Afrin’e yapılan askeri operasyonla birlikte başlayan görüş ayrılığının toplumda bir karşılık bulmadığını görüyoruz.

Bu tespitin tam karşılığı, operasyonun toplum tarafından kabul edildiği ve Türkiye açısından hayatsal önem taşıdığı yönünde.

Dünya'da eşine ender rastlanır bir şekilde ordusuyla buluşan millet gerçeğinin bir tezahürü olarak “Ordulaşmış millet” tanımının Türk’e özgü bir hareket kabiliyetini de ortaya koymuş olması bir realite.

Ancak Türk Tabipler Birliği ve Türkiye Barolar Birliği üzerinden yeni bir tartışmanın fitilini ateşlemek ise pek manidar.

Zira Türkiye Barolar Birliği Başkanı Metin Feyzioğlu’nun hukukun üstünlüğünü baz alarak geliştirdiği karşı tezlerin Türkiye’nin birliği ve bütünlüğüyle, rejim ve cumhuriyetle ve devletin bekasıyla ilgili negatif söylemler geliştirdiği iddiası gerçeklerin oldukça uzağında.

Türk Tabipler Birliği ve Türkiye Barolar Birliği bu konuda birbirinden ayrı pozisyonda.

Savaşı bir halk sağlığı sorunu olarak gören hipokratın çocuklarına barışı nasıl, kiminle, hangi zeminde ve neleri feda ederek sağlamayı düşündüklerini sormak lazım.

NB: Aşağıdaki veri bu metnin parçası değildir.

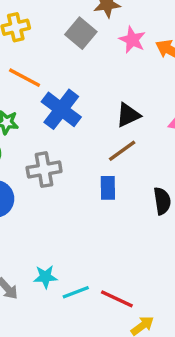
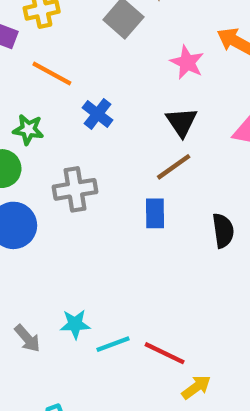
pink star: (132, 40) -> (187, 62), moved
blue cross: (61, 109) -> (98, 114), size x0.6
black triangle: (128, 115) -> (182, 122), turned -40

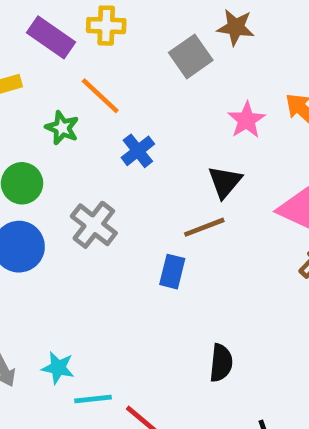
green star: (28, 129) -> (62, 128), moved
gray cross: (75, 189) -> (94, 225), turned 33
black semicircle: (223, 231) -> (221, 363), moved

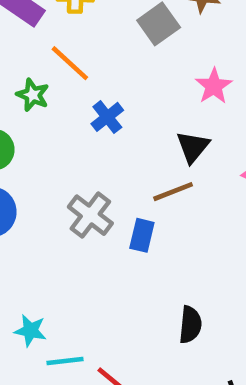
gray cross: (94, 225) -> (90, 215), moved

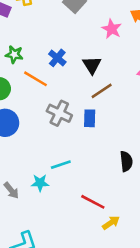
orange line: (70, 63) -> (35, 79), moved
black triangle: (193, 147) -> (92, 65), moved
cyan line: (65, 361) -> (61, 165), moved

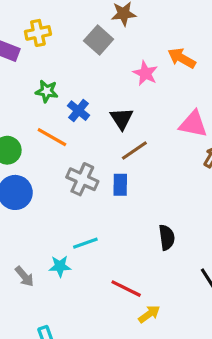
green star: (14, 54) -> (47, 91), moved

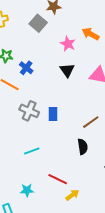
black triangle: (122, 119) -> (67, 70), moved
brown line: (134, 151) -> (91, 122), moved
cyan star: (60, 266) -> (27, 190), moved

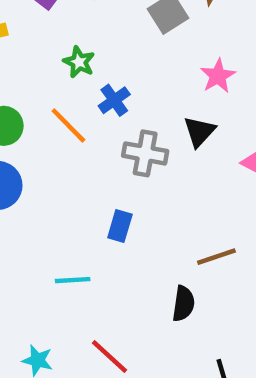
gray cross: (29, 111) -> (145, 153), moved, turned -30
blue rectangle: (53, 114) -> (120, 226), moved

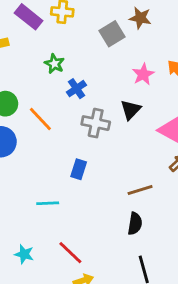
orange line: (68, 125) -> (40, 119), moved
black semicircle: (183, 304) -> (135, 224), moved

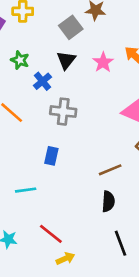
black triangle: (131, 110) -> (66, 60), moved

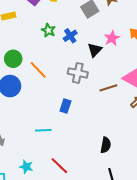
black triangle: (66, 60) -> (95, 50), moved
blue cross: (42, 81) -> (70, 36), moved
brown line: (110, 170) -> (108, 88), moved

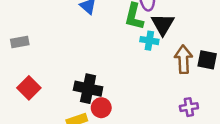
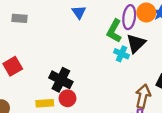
gray rectangle: (20, 42) -> (19, 18), moved
brown arrow: (183, 59) -> (143, 96), moved

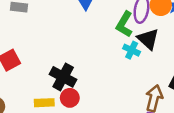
black triangle: (136, 43) -> (148, 39), turned -35

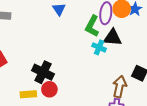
black triangle: (148, 39) -> (112, 38), turned -36

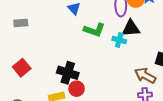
green L-shape: (92, 26) -> (94, 30), moved, turned -90
brown arrow: (120, 87) -> (145, 76), turned -65

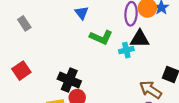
gray rectangle: (21, 23) -> (24, 23), turned 56
cyan cross: (119, 40) -> (126, 50), turned -32

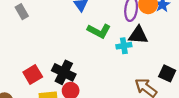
red square: (21, 71) -> (33, 75), moved

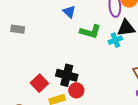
gray rectangle: (22, 12) -> (18, 29), turned -40

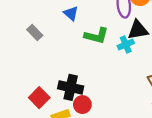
gray rectangle: (18, 29) -> (35, 32), moved, turned 40

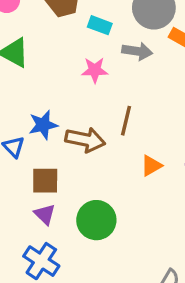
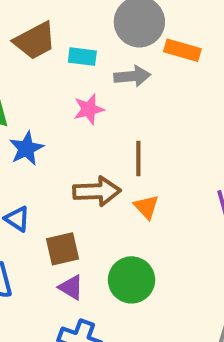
blue star: (43, 125) -> (26, 148), moved
orange triangle: (151, 166) -> (146, 207), moved, turned -30

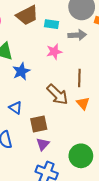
brown arrow: (97, 191) -> (57, 94), turned 45
green circle: (132, 280) -> (81, 156), moved
purple triangle: (71, 287) -> (43, 144), turned 40

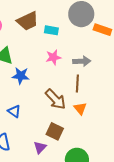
gray arrow: (77, 35) -> (82, 61), moved
blue star: (21, 71) -> (21, 76), turned 30
brown square: (39, 124) -> (55, 131), moved, turned 36

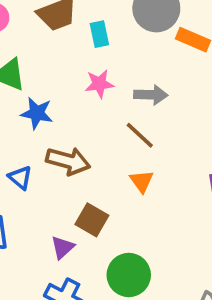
cyan rectangle: (51, 30) -> (99, 34), turned 64
brown line: (77, 84) -> (140, 135), turned -54
brown arrow: (55, 99) -> (68, 161), moved, turned -35

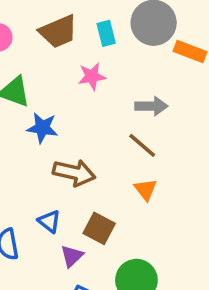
cyan rectangle: (99, 34) -> (106, 33), moved
pink star: (99, 84) -> (92, 76), moved
blue triangle: (20, 178) -> (49, 221), moved

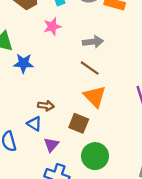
brown arrow: (74, 173) -> (46, 106), moved, size x0.6
orange triangle: (146, 190) -> (95, 96), size x1.5
brown square: (99, 228) -> (79, 123), moved

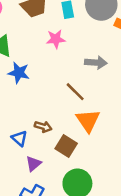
brown line: (90, 68) -> (75, 92), moved
brown arrow: (46, 106) -> (43, 127), moved

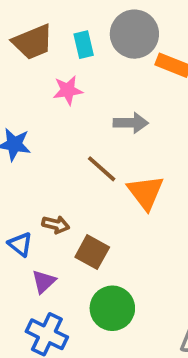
orange triangle: (88, 121) -> (146, 192), moved

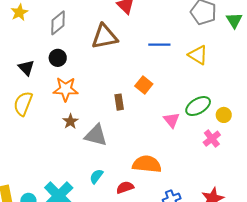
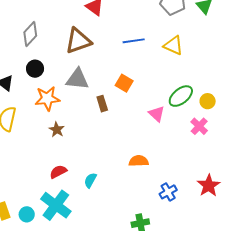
gray triangle: (96, 135) -> (77, 79), moved
orange semicircle: (147, 164) -> (139, 161), size x0.7
red semicircle: (125, 187) -> (58, 172), moved

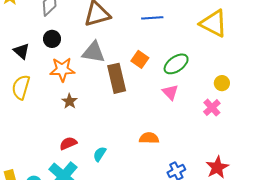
yellow triangle: (173, 46) -> (214, 23), moved, size x1.4
green ellipse: (181, 96) -> (176, 64), moved
brown rectangle: (102, 104) -> (117, 78), size x1.8

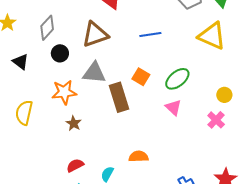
black circle: (52, 39) -> (60, 53), moved
black triangle: (21, 51) -> (21, 62), moved
orange semicircle: (149, 138) -> (139, 157), moved

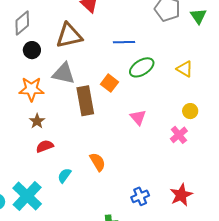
yellow triangle: (212, 36) -> (185, 69), moved, size x0.6
green ellipse: (177, 79) -> (142, 67), moved
orange semicircle: (139, 157) -> (98, 162), turned 54
red semicircle: (75, 165) -> (45, 146), moved

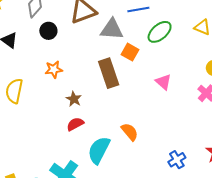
gray triangle: (64, 73) -> (112, 29), moved
orange star: (31, 89) -> (54, 69), size x0.7
brown star: (37, 121) -> (74, 99), moved
cyan semicircle: (64, 175) -> (99, 150), size x1.8

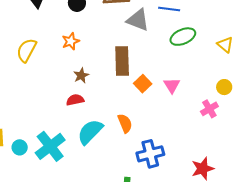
orange square: (130, 52) -> (143, 84), moved
orange star: (54, 69) -> (71, 41), turned -30
blue cross: (177, 160) -> (150, 154), moved, size x1.5

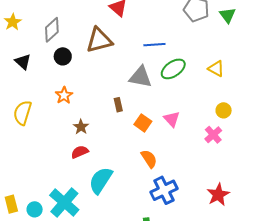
gray triangle: (138, 20) -> (140, 77), moved
brown rectangle: (122, 61) -> (118, 105), size x0.5
orange semicircle: (125, 123) -> (149, 159), moved

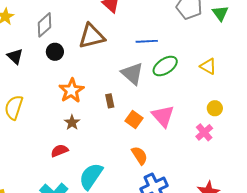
gray triangle: (140, 77) -> (132, 74), turned 30
orange star: (64, 95) -> (72, 90), moved, size x1.4
pink triangle: (172, 119) -> (163, 116), size x1.4
red semicircle: (80, 152) -> (59, 151), moved

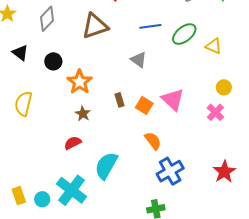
black circle: (55, 52) -> (53, 61), moved
green ellipse: (165, 66) -> (184, 34), moved
gray triangle: (132, 74) -> (139, 60), size x0.7
brown rectangle: (110, 101) -> (120, 100), moved

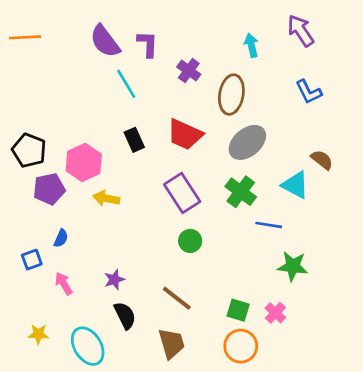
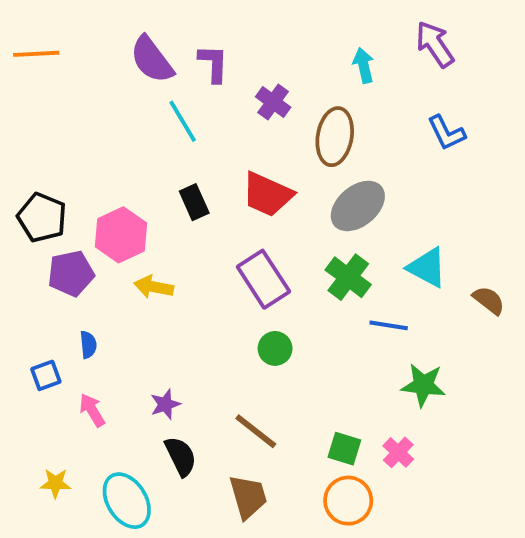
brown semicircle: (322, 160) -> (489, 300), moved
blue semicircle: (61, 238) -> (88, 345), turned -30

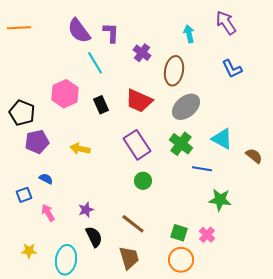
pink hexagon: (121, 235) -> (65, 94), moved
blue semicircle: (88, 345) -> (46, 179), turned -56
cyan ellipse: (127, 501) -> (66, 260), turned 40

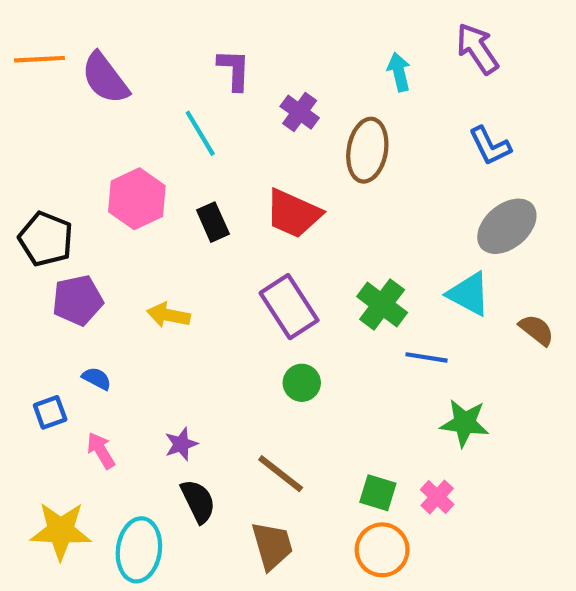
purple semicircle: (79, 31) -> (105, 78), moved
gray ellipse: (186, 107) -> (507, 226), moved
yellow star: (29, 251) -> (61, 531), size x1.8

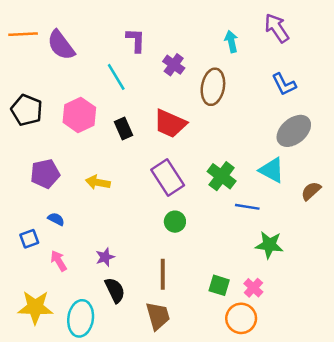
black pentagon: (46, 239) -> (27, 110), moved
brown semicircle: (536, 330) -> (311, 191), turned -80
brown line: (281, 474) -> (163, 274), turned 52
orange circle: (382, 550) -> (241, 318), moved

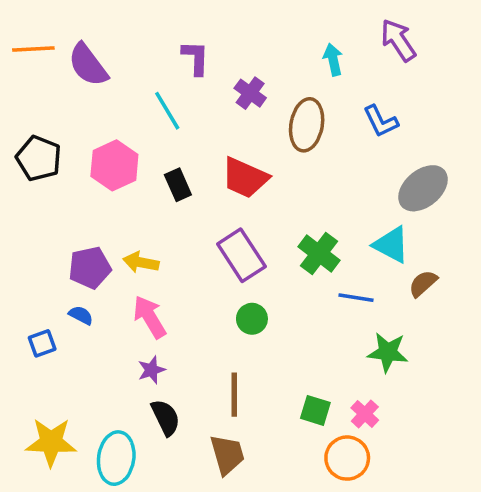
blue L-shape: (284, 84) -> (381, 121), moved
purple pentagon: (45, 174) -> (90, 268), moved
brown semicircle: (311, 191) -> (423, 284), moved
pink arrow: (59, 261) -> (150, 317), moved, size x1.4

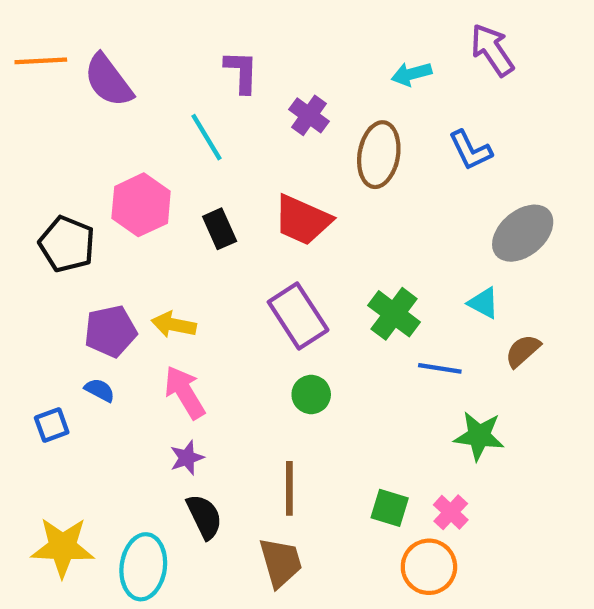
cyan arrow: (333, 60) -> (411, 74), turned -92
black pentagon: (39, 158) -> (67, 244), moved
cyan triangle: (391, 245) -> (483, 303), size x0.7

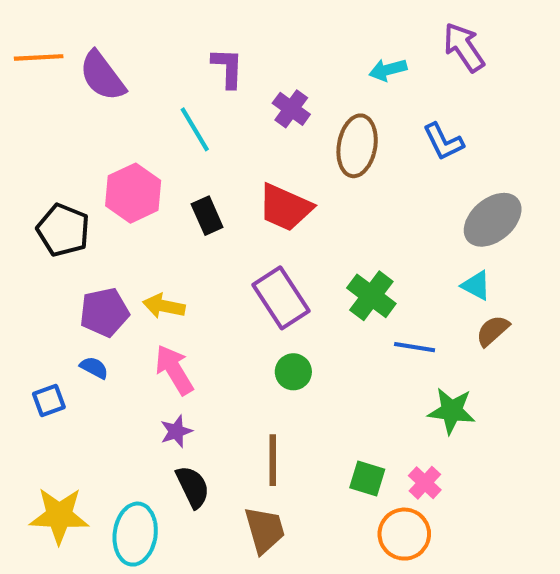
cyan triangle: (483, 303) -> (476, 286), moved

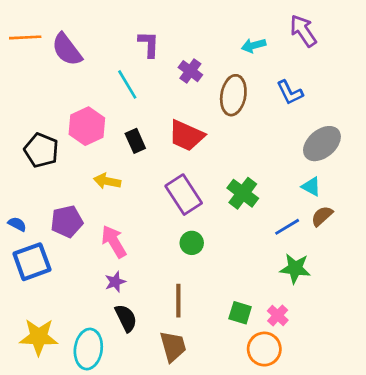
yellow arrow: (164, 306) -> (107, 181), moved
purple pentagon: (104, 312) -> (67, 221), moved
blue line: (415, 347) -> (287, 227), moved, turned -40
blue semicircle: (94, 368) -> (17, 224), moved
blue square: (49, 401) -> (32, 262), size x1.8

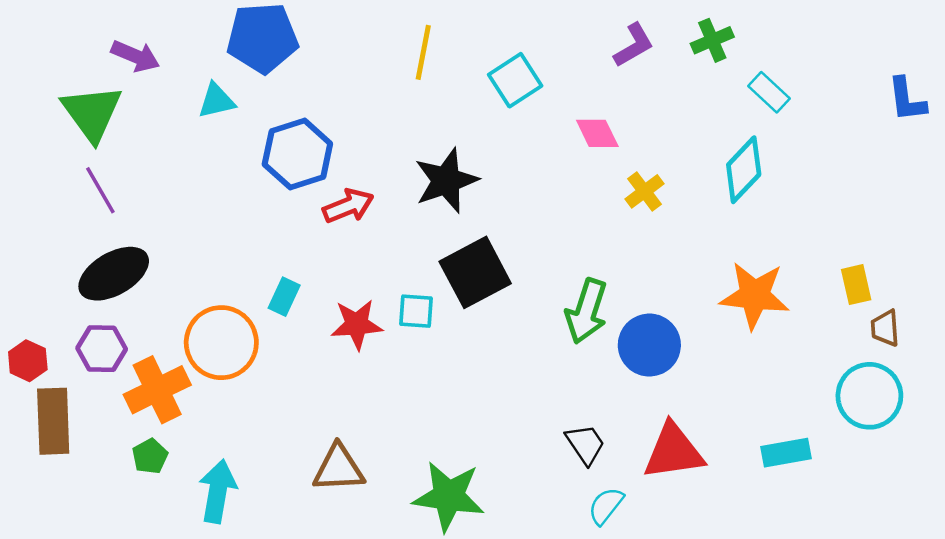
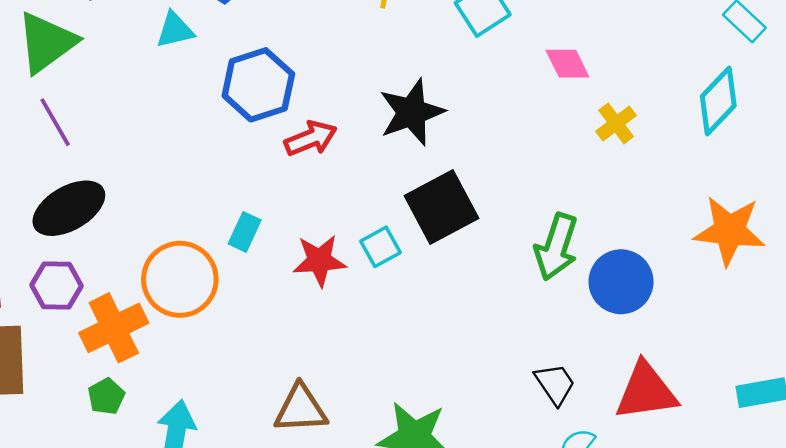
green triangle: (92, 113) -> (46, 42), turned 30
cyan square: (416, 311) -> (380, 247), turned -33

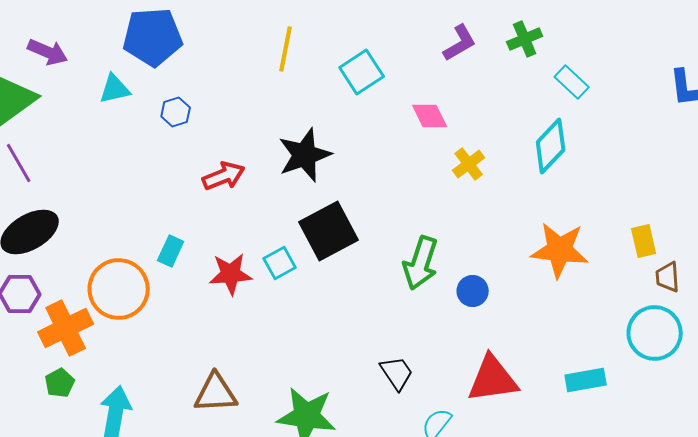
blue hexagon: (258, 85) -> (176, 112), moved, size x0.5
blue circle: (621, 282) -> (473, 291), size x0.6
black trapezoid: (555, 384) -> (397, 373), moved

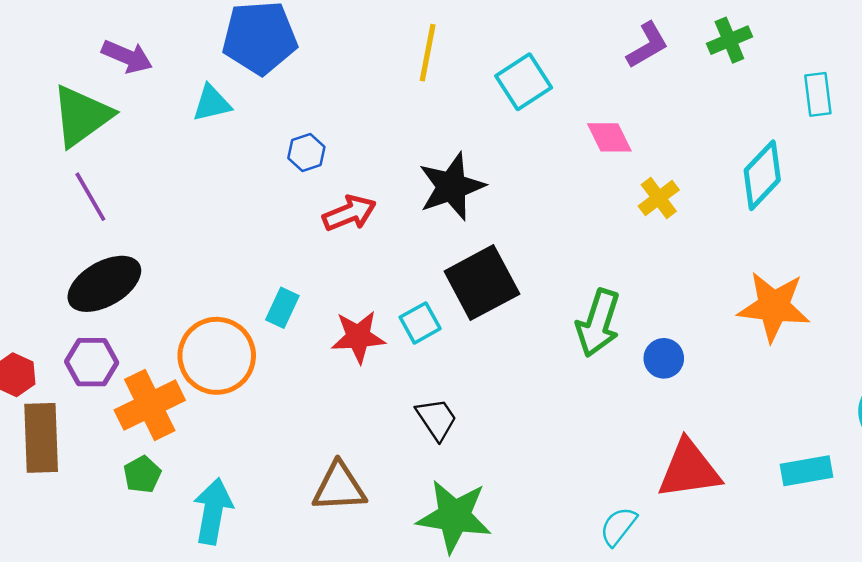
cyan rectangle: (572, 82) -> (818, 94), moved, turned 40
blue hexagon: (176, 112) -> (306, 152), moved
black trapezoid: (397, 373) -> (436, 419), moved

Savaş olgusuna “Savaş- Bilim” açısından yaklaşan makyavelist anlayışa göre mutlak hüküm “kaçınılmaz olunca her savaş yerindedir” askeri ve siyasal gerçeğidir.

Türk Tabipler Birliği’nin bundan önceki yönetimleri terörle mücadelede çok daha vahim yaklaşımlar ortaya koymuş, kullandıkları dil itibarıyla terör seviciliği ayyuka çıkmış bir örgüte komuta etmişlerdir.

Elbette insanın yaşama hakkı kutsaldır. Fakat eline silah almış gayri meşru bir gücün estirdiği teröre karşı, elinde silah bulunduran meşru bir gücün savunma stratejisi aynı kefede karşılık bulamaz.

Bu manada Türk devletinin bölücü teröre karşı verdiği haklı mücadelesini sulandırarak, PKK ağzıyla Türk ordusunu itibarsızlaştırmaya yönelik çalışmalar ve beyanatlar beyhude bir çabadır.

Buna mukabil bu cılız karşı çıkışların sağladığı ortamı fırsata çevirerek Türk ve Türkiye kavramları üzerinden yeni bir tartışma iklimi yaratma çabası ise Milli Birliğe her zamankinden daha fazla ihityaç duyulan bu zamanda abesle iştigaldir.

Eğer ortada bir suç varsa, yargı müdahalesi sorunu çözecek yeğane adres olmalıdır.

Bu kurumsal yapıların yöneticileriyle ilgili sorunu Türk ve Türkiye kavramlarını nötr hale getirerek çözmeye çalışmak, eşeğini dövemeyenin semerini dövmekle yaptığı yanlış tercihin ta kendisidir.

Ergenekon’la, Balyozla, Ay Işığı’yla kuşatılan Ordu da bizimdir, Atatürk’ün, milliyetçi-devrimci kurucu felsefeyle yoktan var ettiği Türk devleti de bizimdir.

Sonuçta Türk’te bizimdir, Türkiye’de bizimdir.